Natalia Parodi: "El reto de decir lo que piensas"
Natalia Parodi: "El reto de decir lo que piensas"
Redacción EC

En una velada con los padres de su novia, la mamá de ella le preguntó a Rolf si le había gustado la cena. Él respondió ‘Estuvo bien, pero otras veces ha salido mejor’. Rolf es alemán. Cuando una amiga le pidió que opinara sobre su aspecto físico antes de ir a una fiesta, Kristiina le dijo que con ese vestido se le veía gorda y que debería ponerse otra cosa y bajar de peso. Kristiina es finlandesa. En un restaurante de Barcelona mi prima llamó al mozo y le dijo ‘¿Podría, por favor, traerme una coca-cola? A lo que él respondió de forma seca y tosca: ¿Cómo no voy a poder? Él era catalán.

Algunas veces en el encuentro con personas de otras culturas me he topado con esta forma de sinceridad.
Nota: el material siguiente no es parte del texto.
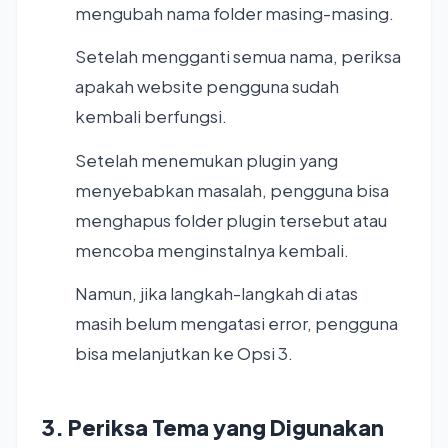
mengubah nama folder masing-masing.
Setelah mengganti semua nama, periksa
apakah website pengguna sudah
kembali berfungsi.
Setelah menemukan plugin yang
menyebabkan masalah, pengguna bisa
menghapus folder plugin tersebut atau
mencoba menginstalnya kembali.
Namun, jika langkah-langkah di atas
masih belum mengatasi error, pengguna
bisa melanjutkan ke Opsi 3.
3. Periksa Tema yang Digunakan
Y me sorprendí de notar que lo que para mí como peruana podría haber sido una falta de educación, para personas de otras sociedades se considera simple y llana franqueza.

Se dice que los peruanos somos muy cálidos, muy amables. Y por otro lado, nos señalan que le damos muchas vueltas a las cosas y no vamos al punto. O que usamos mucho los diminutivos y que intentamos suavizar y minimizar todo lo que decimos. Que no somos directos.
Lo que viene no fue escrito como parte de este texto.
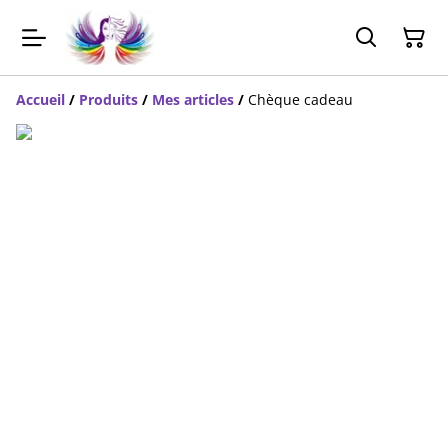
Accueil
/
Produits
/
Mes articles
/
Chèque cadeau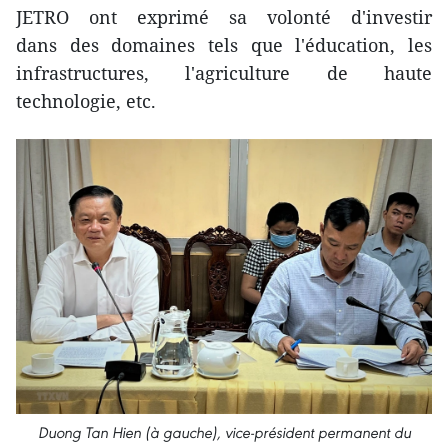
JETRO ont exprimé sa volonté d'investir
dans des domaines tels que l'éducation, les
infrastructures, l'agriculture de haute
technologie, etc.
Duong Tan Hien (à gauche), vice-président permanent du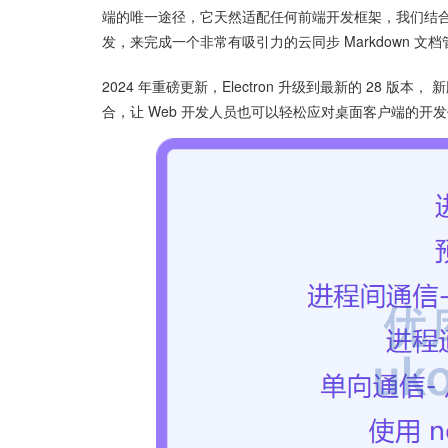
端的唯一途径，它天然适配任何前端开发框架，我们结合 Re
发，来完成一个非常有吸引力的云同步 Markdown 文
2024 年重磅更新，Electron 升级到最新的 28 
合，让 Web 开发人员也可以轻松应对桌面客户端的开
Quizá el encuentro con personas de otros países nos hagan notar la diferencia entre lo toscos que son ellos y lo cautos que somos nosotros, pero más allá de lo cultural, me quedo reflexionando en lo difícil que nos puede resultar a veces ser transparentes. Decir lo que sentimos, lo que pensamos y lo que queremos podría ser tan fácil y simple, sin embargo no lo es.
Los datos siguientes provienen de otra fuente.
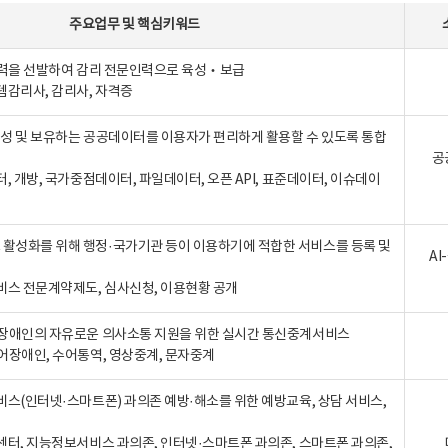
주요업무
및
핵심키워드
인력을 선발하여 감리 전문인력으로 육성‧보급
템감리사, 감리사, 자격증
 생성 및 보유하는 공공데이터를 이용자가 편리하게 활용할 수 있도록 통합
공
터, 개방, 국가중점데이터, 파일데이터, 오픈 API, 표준데이터, 이슈데이
활성화를 위해 행정·국가기관 등이 이용하기에 적합한 서비스를 등록 및
A
비스 전문계약제도, 심사신청, 이용현황 공개
장애인의 자유로운 의사소통 지원을 위한 실시간 통신중계서비스
어장애인, 수어통역, 영상중계, 문자중계
비스(인터넷·스마트폰) 과의존 예방·해소를 위한 예방교육, 상담 서비스,
센터, 지능정보서비스 과의존, 인터넷·스마트폰 과의존, 스마트폰 과의존,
Tememos quedar mal, cuidamos de no herir al otro, somos muy conscientes (a veces demasiado) de cómo se ve y se oye lo que estamos transmitiendo. Y entonces salen a escena la diplomacia, la sobreprotección y la hipocresía. Cada una desempeña un papel.

Al interactuar con distintos extranjeros, a menudo me ha chocado su forma cruda y directa de decir algunas cosas. En distintas ocasiones lo he sentido como falta de tacto, otras de consideración, de sensibilidad o de empatía. Sin embargo, cuando he comentado este tema con ellos, sus  argumentos me han hecho darme cuenta de que tienen algo de razón. ¿Qué sentido tiene halagar una comida que en realidad no te ha gustado? ¿Esa persona quiere oír una mentira o quiere saber si realmente su plato le salió bien? ¿O por qué le vas a decir a tu amiga que se ve bien si ella quiere saber lo que piensas realmente? ¿O para qué fingir que disfrutas una fiesta cuando en realidad ya te quieres ir? Es decir, ¿para qué decir algo que no es lo que pensamos?

De lo que hablamos en el fondo es de lo poco libres que a veces somos. De cómo sometemos lo que queremos y pensamos, para que se ajuste a una mayoría que impone una única manera de ver y entender las cosas, en lugar de permitir las diferencias. Pertenecemos a una sociedad demasiado susceptible, donde si no me dicen lo que quiero escuchar, me resiento, me ofendo, lo tomo personal. Cuando en realidad el otro tiene derecho a tener una perspectiva distinta, a gustarle otro tipo de cosas, a discrepar conmigo. A ser diferente.

Este tema es particularmente relevante en estos tiempos, dada la grave, y más vigente que nunca, discusión que se sigue suscitando en torno a la libertad de expresión. Quizá decir lo que uno piensa en nuestro país en realidad asusta, porque podría tener consecuencias fatales. Quizá parte de nuestra herencia colonial es vivir sintiendo que tenemos una libertad limitada. Quizá la hipocresía ha sido por siglos una forma de sobrevivir en una realidad vulnerable.  Quizá decir lo que pensamos es un acto de valientes. Y quizá sea momento de darle a la sinceridad y a la verdad el lugar importante que les corresponde, sin sentirlas agresivas ni con falta de cariño, sino con libertad y respeto, entendiendo que nos ayuda a madurar, como individuos y como sociedad.